Search code examples
javaapache-sparkserializabledefaultmutabletreenode

DefaultMutableTreeNode value set to be default when use it to Spark mapToPair


I have a question that type DefaultMutableTreeNode variable's value turns to default once use it in Spark mapToPair() function. Here is my code:

public class CA implements Serializable{
    private final JavaRDD<String> input;
    private final List<IB> bList;
    public boolean FuncWithSpark(){
    /* 
    !!!at this point, bList.get(0).getD().getRoot() return a valid tree node
    */
    JavaRDD<Boolean> counters = input.mapToPair(new PairFunction<String, String, List<String>>() {
          @Override
          public Tuple2<String, List<String>> call(String s) throws Exception {
              /* 
              !!!at this point, bList.get(0).getD().getRoot() return an uninitialized tree node with default values
              */
              ...
          }
      }
    }

    public CA(JavaRDD<String> input, List<IB> bList) {
        this.input = input;
        this.bList = bList;
  }
}

Interfaces IB, ID, classes CB and CD are defined like:

public interface IB {
  ...
}
public interface ID {
  ...
}

public class CB implements IB, Serializable{
    private final ID d;
    public ID getD(){
        return this.d;
    }
}
public class CD implements ID, Serializable{
    private DefaultMutableTreeNode rootNode;

    public DefaultMutableTreeNode getRoot(){
      return this.rootNode;
    }
}

Question is, what happened to the variable of type DefaultMutableTreeNode in CA.FuncWithSpark()?
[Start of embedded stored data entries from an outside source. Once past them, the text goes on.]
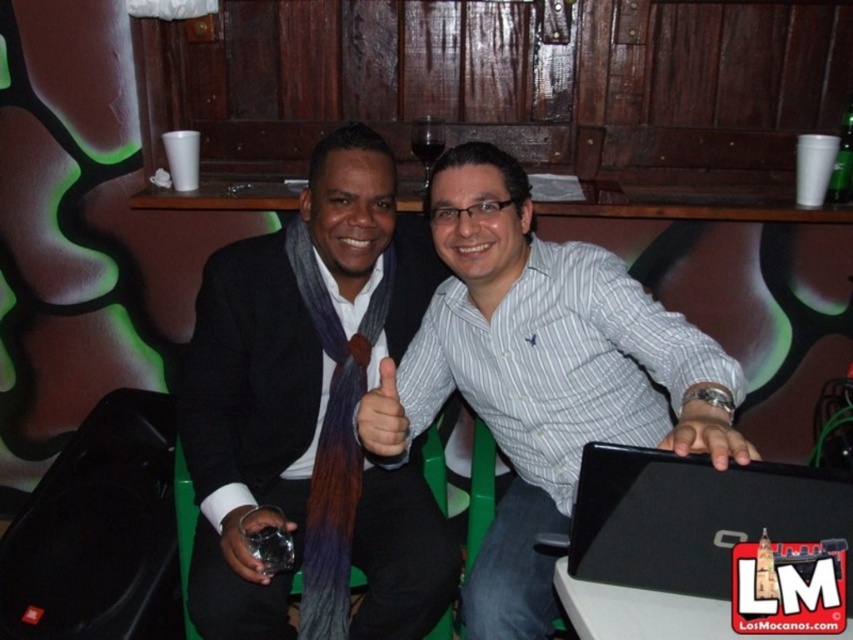 You are a photographer taking a picture of the scene. You notice the white striped shirt at center and the green glass bottle at upper right. To ensure both are in frame, should you adjust your camera to the left or right?

The white striped shirt at center is to the left of the green glass bottle at upper right. To include both in the frame, you should adjust the camera to the right to capture the leftmost object and the rightmost object within the same shot.

You are a photographer positioned at the center of the room. You want to take a photo of the matte black suit at center. Based on the coordinates provided in the Objects Description, where should you aim your camera to capture the suit in the frame?

The matte black suit at center is located at point coordinates (312, 410), so you should aim your camera at those coordinates to capture the suit in the frame. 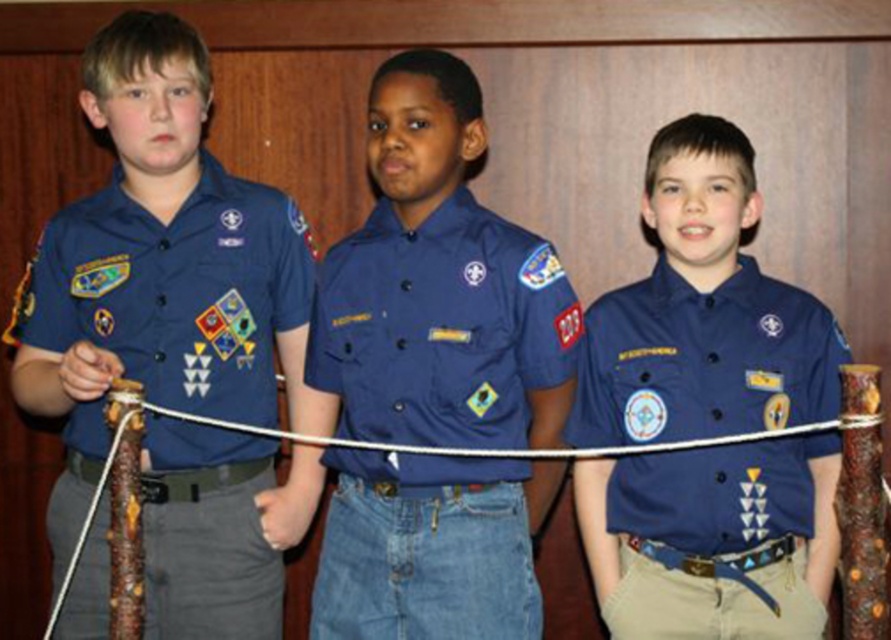 Question: Is blue cotton shirt at center closer to camera compared to matte blue shirt at left?

Choices:
 (A) no
 (B) yes

Answer: (A)

Question: Which point is closer to the camera?

Choices:
 (A) (166, 516)
 (B) (505, 621)

Answer: (B)

Question: Which point is closer to the camera?

Choices:
 (A) matte blue shirt at left
 (B) blue cotton shirt at center

Answer: (A)

Question: Among these objects, which one is nearest to the camera?

Choices:
 (A) matte blue shirt at left
 (B) blue cotton shirt at center
 (C) matte blue shirt at center

Answer: (A)

Question: Can you confirm if blue cotton shirt at center is positioned to the right of matte blue shirt at left?

Choices:
 (A) no
 (B) yes

Answer: (B)

Question: Does blue cotton shirt at center come in front of matte blue shirt at center?

Choices:
 (A) yes
 (B) no

Answer: (A)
Is it because of Spark transformation, or DefaultMutableTreeNode's member variables are protected and no accessor to them? Please give me a direction to tackle this problem. Thank you for any help in advance!.


Solution

  • Since I am new to Apache Spark and it was my first time to use DefaultMutableTreeNode class, I can't explain the root cause but I find a way to make my code work. The document of DefaultMutableTreeNode mentions This is not a thread safe class, which makes me think in Spark, passing variables of type that is thread unsafe from driver to executors may fail to pass values correctly.

    However, my project needs a data structure like tree node, so I found this generic tree node implementation on stackoverflow to replace DefaultMutableTreeNode. Now my code works well.